James Murphy, 65, can’t pay his student loans. He owes more than $200,000 in federal loans that he took out to pay for college for his three children. After a dozen years of unemployment, Murphy is asking a bankruptcy court to free him from the six-figure obligation to the Department of Education (ED).
If only it were that simple. Murphy’s fight, which is already three years old, puts him at odds with a Congressionally-created private company called ECMC that works to collect student loan debts on behalf of the ED. ECMC says that Murphy’s circumstances, while dire, do not qualify him for the “undue hardship” exception to federal law prohibiting bankruptcy courts from voiding student debt.
On Tuesday, lawyers from the ED itself endorsed that viewpoint in a filing asking the judge in Murphy’s case to uphold the standards ECMC’s attorneys seek.
Murphy started taking out the parental student loans in 2001. In 2002, the manufacturing company he headed shut down and moved abroad, dropping his annual income from $165,000 to zero. He says he’s been unable to find a job since. He continued taking out the loans on his kids’ behalf through 2007. He’s unable to make payments on them, or on his home, which he says is being foreclosed.
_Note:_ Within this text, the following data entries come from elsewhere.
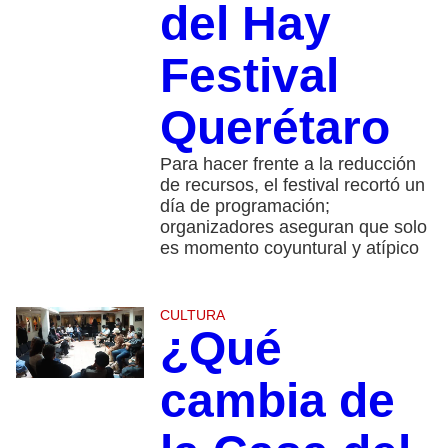
del Hay
Festival
Querétaro
Para hacer frente a la reducción
de recursos, el festival recortó un
día de programación;
organizadores aseguran que solo
es momento coyuntural y atípico
CULTURA
¿Qué
cambia de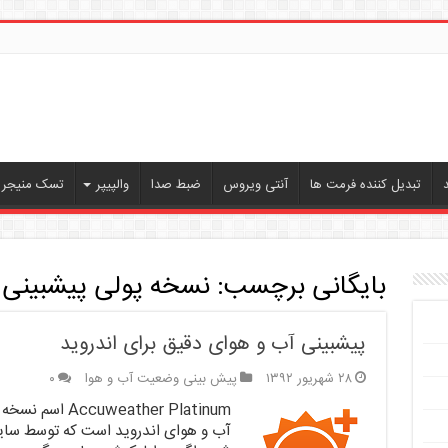
تبدیل کننده فرمت ها
آنتی ویروس
ضبط صدا
والپیپر
تسک منیجر ،
بایگانی برچسب:
نسخه پولی پیشبینی 
پیشبینی آب و هوای دقیق برای اندروید
۲۸ شهریور ۱۳۹۲
پیش بینی وضعیت آب و هوا
۰
eather Platinum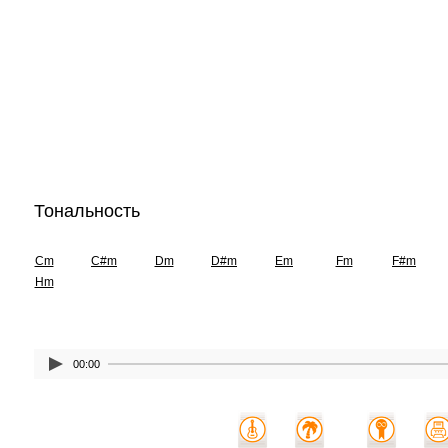
Тональность
Cm
C#m
Dm
D#m
Em
Fm
F#m
Hm
00:00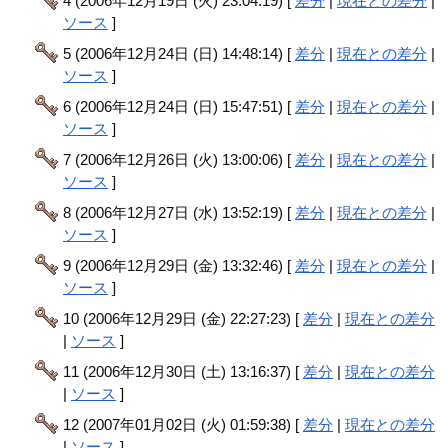
4 (2006年12月19日 (火) 23:04:19) [
差分
|
現在との差分
|
ソース
]
5 (2006年12月24日 (日) 14:48:14) [
差分
|
現在との差分
|
ソース
]
6 (2006年12月24日 (日) 15:47:51) [
差分
|
現在との差分
|
ソース
]
7 (2006年12月26日 (火) 13:00:06) [
差分
|
現在との差分
|
ソース
]
8 (2006年12月27日 (水) 13:52:19) [
差分
|
現在との差分
|
ソース
]
9 (2006年12月29日 (金) 13:32:46) [
差分
|
現在との差分
|
ソース
]
10 (2006年12月29日 (金) 22:27:23) [
差分
|
現在との差分
|
ソース
]
11 (2006年12月30日 (土) 13:16:37) [
差分
|
現在との差分
|
ソース
]
12 (2007年01月02日 (火) 01:59:38) [
差分
|
現在との差分
|
ソース
]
Murphy estimates that even if he found work at $50,000 per year, kept working until he was 77, and made loan payments accordingly, the amount he owes the ED wouldn’t shrink; it would double.
Murphy’s fate hinges on a court battle over two little words: “undue hardship.” Thanks to successive changes to the Higher Education Act since the 1970s, student loans cannot be discharged in bankruptcy like credit card or even gambling debts can be. The only exception is in cases where the borrower can show that being forced to repay the loan after bankruptcy would bring “undue hardship” upon them — only lawmakers didn’t define the phrase, so it’s been left to courts and lawyers to cobble together a definition in case law.
ECMC’s lawyers argue that Murphy isn’t facing “undue hardship,” but instead is a freeloading scamp. Finding that he faces undue hardship in repaying his debts “would suggest that any debtor nearing retirement can borrow as much money in federal student loans as possible, only to turn around a few years later, upon retirement, and have that obligation discharged due to the debtor’s ‘unemployment,’” the company argued in a previous filing in the case.
ECMC has worked on behalf of the government to promote the strictest possible courtroom definition of “undue hardship” in cases like Murphy’s for years, but this time the government’s own attorneys are also getting directly involved. Tuesday’s filing direct from the ED backs ECMC’s logic – naturally, since ECMC is pursuing Murphy’s debts on behalf of the department – and fleshes out the background thinking behind it.
Somebody like Murphy who borrows on behalf of his children late in life “does so with full knowledge that repayment may require that he remain employed at or past normal retirement age, that his income may top out or decrease at later stages of his or her career, and that further employment opportunities may be limited.” Even though Murphy and his wife have been living on her meager salary since he was laid off in 2002 because he hasn’t gotten hired anywhere else, enforcing his loan debts would not bring “undue hardship” on the Murphys according to the feds.
The ED’s lawyers laid out the case for maintaining such stringent terms around the exchange between education borrowers and taxpayers. Because student loans don’t require collateral or a credit check like other debts, they write, “[t]he government’s only financial protection lies in the debtor’s commitment to honor the obligation to repay the loan.”
Look, though, at the nitty-gritty of how the government and its agents at ECMC have sought to define “undue hardship” in individual cases. Karen Schaffer went to McDonald’s regularly while caring for a sick husband and working full-time. That makes her guilty of luxury spending, according to ECMC, and proves her hardship is deserved rather than undue. Unemployed, disabled, and impoverished Monica Stitt dared to pay down some credit card debt when she briefly found work in 2008. That decision means she didn’t make a good-faith effort to repay her student loans, so no discharge for her either.
Perhaps such arguments from government lenders would make sense were there a track record of student borrowers trying to cheat on the deal they made by borrowing for school. That exact question has been studied repeatedly since the 1970s, as the Consumer Financial Protection Bureau (CFPB) noted in a 2012 report on both federal and private student lending.
A 1976 government study “did not report a large number of student loan bankruptcies.” Congress created the “undue hardship” rule that same year, but only applied it for people less than five years into their repayment cycle. Congress extended that time window to seven years in 1990, before eliminating it entirely and requiring “undue hardship” findings for all bankrupt borrowers in 1998. A 1997 review that “did not find any systematic abuse of the bankruptcy system for student loan discharge” didn’t prevent lawmakers from tightening the rules, according to the CFPB.
That suggests the tight definition of “undue hardship” that the Obama administration is seeking to uphold in Murphy’s case is a solution in search of a problem. Meanwhile, people finding it impossible to repay their student loans is a large and growing problem. Default rates are many times higher than their historic average, total loan volume outstanding tops a trillion dollars, and the ongoing weakness in the job market makes it likely that the disconnect between what people can earn from their education and what they owe for it will continue.